Additionally, while shifting to and expanding in the cloud can be cost- effective, businesses may realise that their applications run too slowly, because of latency issues.
Mitigating cloud migration risks with SASE
In summary, financial services organisations are finding themselves in difficult positions as they try to balance the demands of their clients while making that work with multiple cloud providers and meeting new legislations. That's a lot of work for the IT staff, and it might potentially divert resources and money away from other projects.
Being able to monitor and visualise the performance of your ecosystems is critical for identifying and mitigating potential cloud migration risks. This will assist you in identifying security threats across your ecosystem as well as network performance issues.
Likewise, having real visibility of your network can help you manage resources and money properly, as well as coordinate all of your security initiatives, such as zero-trust policies, to protect your networks.

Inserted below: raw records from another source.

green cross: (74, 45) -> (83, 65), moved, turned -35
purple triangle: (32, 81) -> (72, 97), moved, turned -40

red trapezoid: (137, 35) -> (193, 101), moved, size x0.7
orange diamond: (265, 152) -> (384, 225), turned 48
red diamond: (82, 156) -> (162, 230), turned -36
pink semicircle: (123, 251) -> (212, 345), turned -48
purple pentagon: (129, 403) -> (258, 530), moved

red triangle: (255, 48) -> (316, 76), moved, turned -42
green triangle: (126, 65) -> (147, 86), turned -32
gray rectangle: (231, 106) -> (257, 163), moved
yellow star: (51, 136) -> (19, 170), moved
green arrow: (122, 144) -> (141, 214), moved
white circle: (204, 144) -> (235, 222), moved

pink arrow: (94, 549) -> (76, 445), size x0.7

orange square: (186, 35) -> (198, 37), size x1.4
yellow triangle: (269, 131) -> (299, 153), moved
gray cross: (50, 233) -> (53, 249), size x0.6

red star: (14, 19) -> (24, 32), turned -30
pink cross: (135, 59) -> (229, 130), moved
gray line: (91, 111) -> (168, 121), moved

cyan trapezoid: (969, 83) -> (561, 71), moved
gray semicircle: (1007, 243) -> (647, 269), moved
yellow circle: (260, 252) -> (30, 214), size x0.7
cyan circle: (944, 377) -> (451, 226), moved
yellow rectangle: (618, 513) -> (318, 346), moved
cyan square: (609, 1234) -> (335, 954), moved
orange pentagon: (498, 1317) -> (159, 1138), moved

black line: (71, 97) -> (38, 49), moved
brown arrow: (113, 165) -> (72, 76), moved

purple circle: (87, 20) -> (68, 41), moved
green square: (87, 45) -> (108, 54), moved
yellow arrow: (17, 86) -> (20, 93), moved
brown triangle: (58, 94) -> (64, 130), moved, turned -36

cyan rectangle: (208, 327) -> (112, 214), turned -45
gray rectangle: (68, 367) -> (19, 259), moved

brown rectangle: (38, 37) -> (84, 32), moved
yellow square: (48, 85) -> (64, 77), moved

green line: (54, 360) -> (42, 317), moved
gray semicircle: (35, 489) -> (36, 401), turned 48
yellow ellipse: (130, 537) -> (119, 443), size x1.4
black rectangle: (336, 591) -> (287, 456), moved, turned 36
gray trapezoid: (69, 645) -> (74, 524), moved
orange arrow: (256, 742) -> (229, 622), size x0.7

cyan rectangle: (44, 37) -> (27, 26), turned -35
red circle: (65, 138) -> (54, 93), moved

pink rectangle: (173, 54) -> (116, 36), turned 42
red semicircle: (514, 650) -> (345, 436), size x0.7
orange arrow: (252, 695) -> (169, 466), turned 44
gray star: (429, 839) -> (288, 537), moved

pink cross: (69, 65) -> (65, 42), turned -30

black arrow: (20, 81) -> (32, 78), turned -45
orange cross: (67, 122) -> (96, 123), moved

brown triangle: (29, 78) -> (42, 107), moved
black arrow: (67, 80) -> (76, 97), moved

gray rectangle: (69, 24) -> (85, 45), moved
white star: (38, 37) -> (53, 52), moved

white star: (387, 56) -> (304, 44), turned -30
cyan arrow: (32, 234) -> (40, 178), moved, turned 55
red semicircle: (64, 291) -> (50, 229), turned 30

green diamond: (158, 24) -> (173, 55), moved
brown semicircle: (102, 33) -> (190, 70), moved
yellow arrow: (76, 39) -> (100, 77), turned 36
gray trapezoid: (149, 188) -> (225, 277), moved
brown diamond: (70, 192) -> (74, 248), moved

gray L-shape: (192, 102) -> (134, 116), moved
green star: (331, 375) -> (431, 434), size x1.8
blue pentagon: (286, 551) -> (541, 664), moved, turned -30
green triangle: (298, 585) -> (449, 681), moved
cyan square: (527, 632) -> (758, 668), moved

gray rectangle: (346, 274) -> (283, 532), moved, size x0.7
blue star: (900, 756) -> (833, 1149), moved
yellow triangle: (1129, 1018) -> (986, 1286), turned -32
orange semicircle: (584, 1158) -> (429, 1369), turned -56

A Secure Access Service Edge (SASE) platform can help facilitate your hybrid and multicloud strategies. The solution will help you better execute your security policies, enabling quick deployment and management of connections to multiple cloud providers, monitoring network performance, and scaling your cloud environments.
It will help you to reduce cost and networking complexity, improve resiliency and allow a secure connectivity path to migrate workloads whilst not impacting customer experience.
Agility is critical to adapt and innovate in an increasingly digital world with high consumer expectations and increasingly sophisticated threats. Secure Access Service Edge (SASE) solution was born in the cloud to securely connect people, places and devices and offer our customers scalability, elasticity, and automation all leveraged in a cloud-centric solution.